Segment Start: Data under study

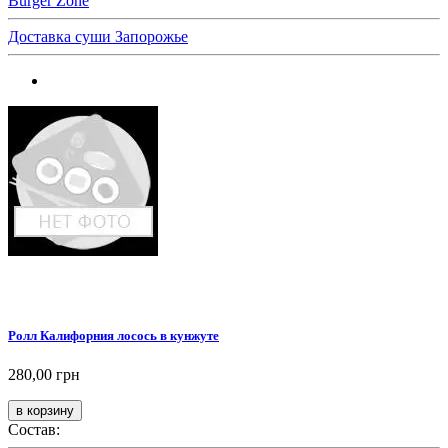
Burger Zone
Доставка суши Запорожье
Ролл Калифорния лосось в кунжуте
280,00 грн
Состав:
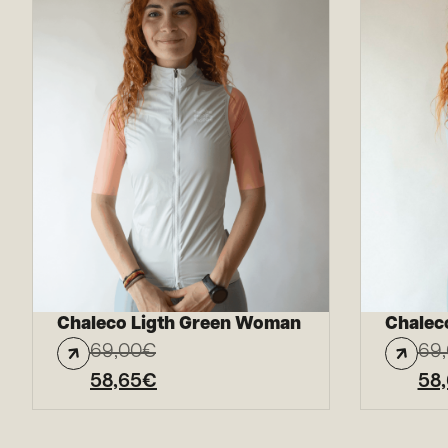
Chaleco Ligth Green Woman
Chalec
69,00
€
69
58,65
€
58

Segment End: Data under study

→ **Prompt**: Write out the lines beginning at the line with "Ролл Калифорния лосось в кунжуте" and ending at the last line of the entries. Include no pictures.

→ **Written answer**:
Ролл Калифорния лосось в кунжуте
280,00 грн
Состав:
Chaleco Ligth Green Woman
Chalec
69,00
€
69
58,65
€
58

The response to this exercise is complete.